TKF (Tariq Khamisa Foundation) was formed in 1995 after Tariq Khamisa, a 20-year-old SDSU student, was senselessly shot and killed while delivering pizzas. His assailant was a 14-year-old gang member named Tony Hicks. Believing that there were “victims at both ends of the gun”, Azim Khamisa, Tariq’s father, reached out in forgiveness to Tony’s grandfather and guardian, Ples Felix, to begin the process of healing. TKF is a non profit organization dedicated to breaking the epidemic of youth violence. Through TKF’s school-based nonviolence programs, Azim Khamisa and Ples Felix speak to elementary and middle school children about gangs, violence, revenge, and the importance of becoming “peacemakers”.
TKF’s Mission Statement
TKF’s mission is to transform violence-prone, at-risk youth into nonviolent, achieving individuals and create safe and productive schools.
TKF’s Vision Statement
A world free from youth violence
TKF’s Core Values
Core Values provide a living foundation on which to build TKF. Core Values are a guiding light used to illuminate our path. In difficult times and in difficult situations, Core Values provide direction. At times, Core Values are tough to adhere to. At TKF, we help each other live by these standards in all that we do.

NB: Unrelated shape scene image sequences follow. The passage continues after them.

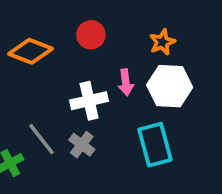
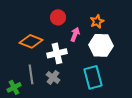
orange diamond: (30, 51) -> (31, 41), moved
pink arrow: (126, 82) -> (75, 34), moved, turned -152
gray line: (41, 139) -> (31, 74), turned 30

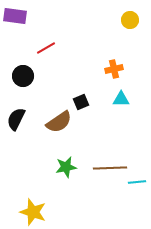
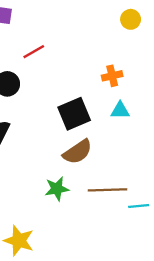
black square: (81, 102) -> (74, 114), size x1.8
brown semicircle: (59, 122) -> (78, 152), moved

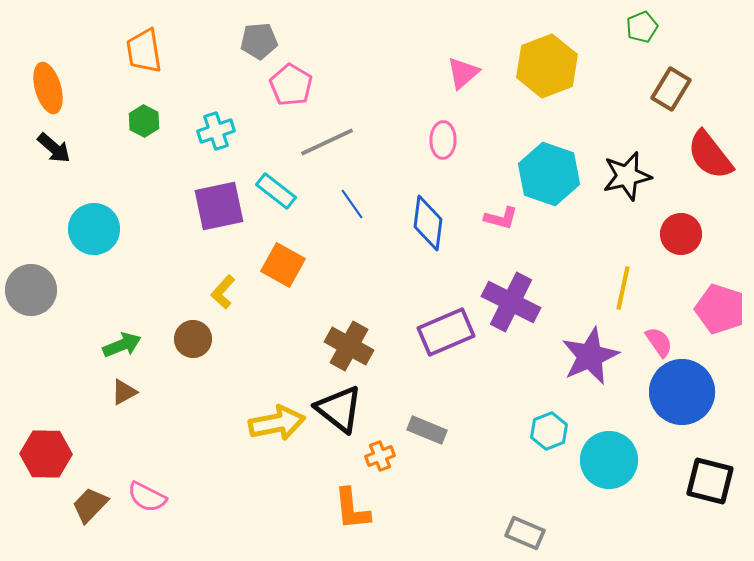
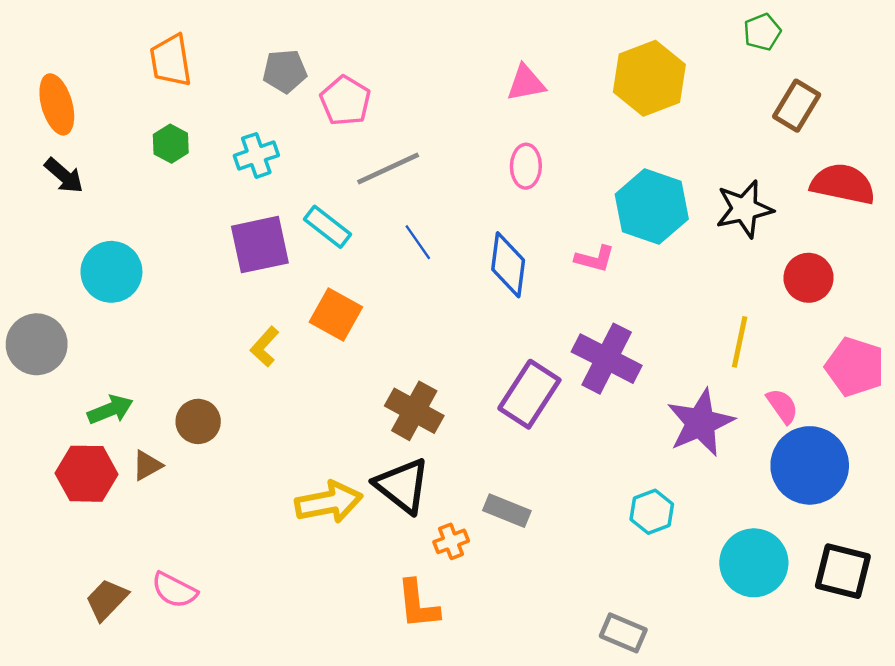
gray pentagon: (259, 41) -> (285, 71), moved
pink triangle: (463, 73) -> (526, 83), moved, turned 30
red semicircle: (710, 155) -> (843, 184), turned 140
purple rectangle: (446, 332) -> (529, 394), turned -34
brown circle: (193, 339) -> (198, 421), moved
green arrow: (122, 345) -> (110, 410), moved
red hexagon: (46, 454) -> (86, 474), moved
cyan circle: (609, 460) -> (754, 563), moved

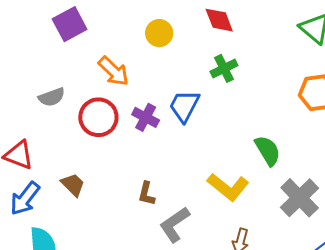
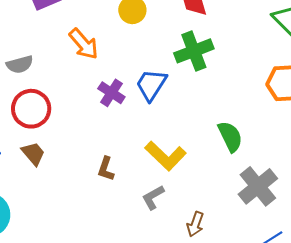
green cross: (224, 68) -> (194, 51), size x1.4
red circle: (98, 117) -> (31, 109), moved
yellow L-shape: (228, 187) -> (165, 156), moved
gray L-shape: (175, 225) -> (153, 197), moved, size x0.7

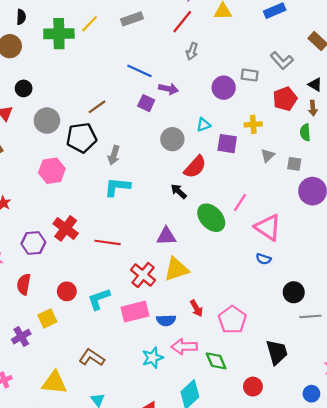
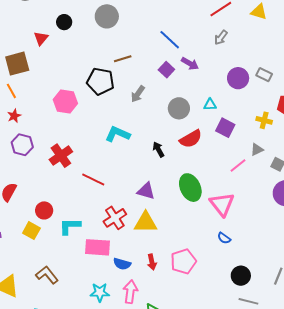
gray circle: (47, 121) -> (107, 16), moved
yellow cross: (253, 124) -> (264, 120), moved
gray arrow: (114, 155) -> (138, 94), moved
black arrow: (179, 191) -> (158, 149), moved
pink line: (240, 203) -> (238, 165), moved
pink triangle: (268, 227) -> (222, 204), moved
purple hexagon: (33, 243) -> (22, 145), moved
yellow square: (47, 318) -> (31, 231), moved, turned 36
pink pentagon: (232, 320) -> (183, 261), moved
pink arrow: (184, 347) -> (130, 292), turned 80

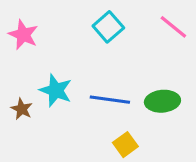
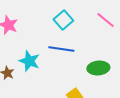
blue line: (110, 100) -> (61, 49), moved

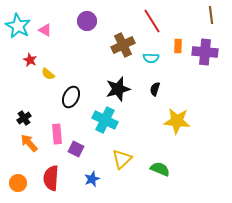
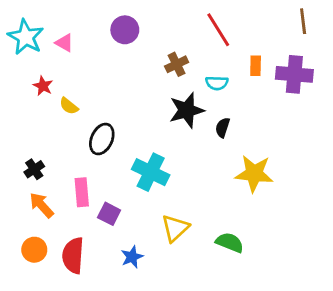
brown cross: (123, 45) -> (177, 64), size x0.7
black star: (118, 89) -> (187, 110), moved
orange circle: (18, 183) -> (34, 250), moved

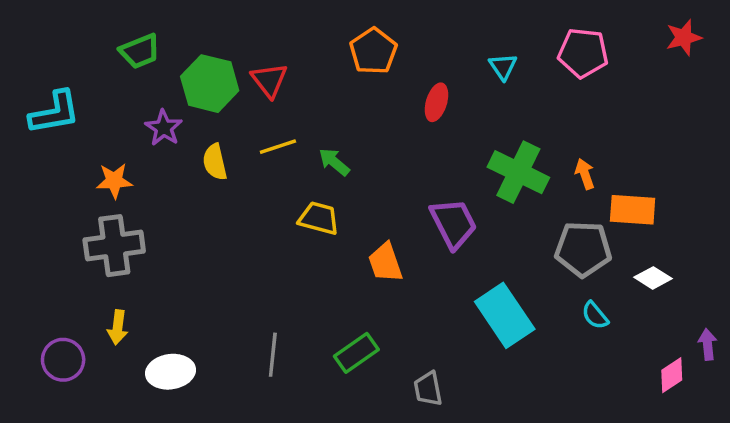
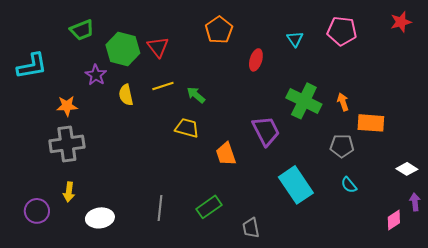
gray pentagon: (583, 249) -> (342, 146), size x0.7
white diamond: (653, 278) -> (407, 169), moved

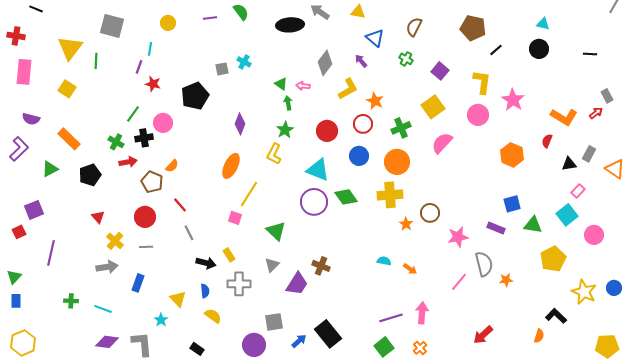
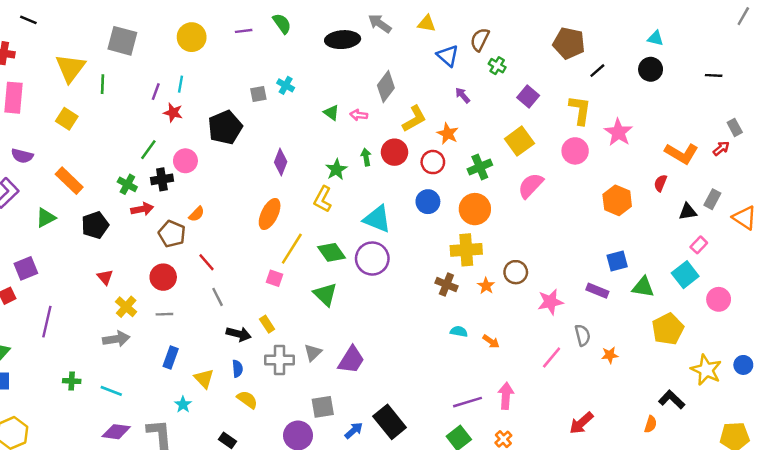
yellow circle: (168, 23) -> (192, 37), size x1.5
brown semicircle: (414, 27) -> (480, 40), moved
cyan line: (150, 49) -> (180, 84), moved
green cross: (406, 59) -> (497, 66), moved
purple arrow: (361, 61) -> (463, 95), moved
green arrow: (288, 103) -> (366, 157), moved
red circle: (327, 131) -> (394, 152), moved
green diamond: (346, 197) -> (331, 252), moved
gray semicircle: (484, 264) -> (583, 335), size x0.7
gray triangle: (272, 265) -> (313, 353), moved
brown cross: (321, 266) -> (446, 285), moved
blue rectangle: (138, 283) -> (171, 357), moved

Integrity – We behave with integrity
Integrity is defined as “soundness, incorruptibility and a firm adherence to a code of ethics.” Our integrity demonstrates the strengths and weaknesses in our character. People of integrity are honest and genuine in their dealings with others. People of integrity hold fast to their commitments, rather than their desires. We make many commitments to TKF, to ourselves and to our community. At TKF, we understand that at times these commitments are in conflict. At these times of conflict, we must work to remain steadfast to our true and deep commitments. We must bring these conflicts to the light and work with each other to resolve them. We strive to live a life of integrity.
Compassionate Confrontation – We believe in compassionate confrontation in a context of peace and respect
Confrontation is defined as “to bring face to face, to cause to meet, a clashing of ideas.” In the context of TKF, we believe in confrontation that occurs with compassion in order to achieve a higher understanding with mutually beneficial results. Compassionate confrontation requires compassionate listening. We understand that compassionate confrontation is a healthy ingredient to human interactions. Confrontation is honest. Confrontation creates opportunities for change. We embrace compassionate confrontation. We confront each other with a loving and compassionate intent.
Forgiveness – We forgive others and seek forgiveness
Forgiveness is defined as “the act of giving up of resentment.” At TKF, we see forgiveness as a process, starting with the acknowledgment that we have been harmed. Through this pain, we tap into the power of forgiveness, the release of resentment. Ultimately, we reach out with love and compassion to the offender. We forgive others when they have wronged us. We forgive others who have wronged someone else. We ask for our own forgiveness when we have wronged others. We will not harbor feelings of resentment after forgiveness. We acknowledge that we are all human and at times will fail in forgiveness. We help each other to forgive, to accept forgiveness and to accept each other through the process. We strive to forgive.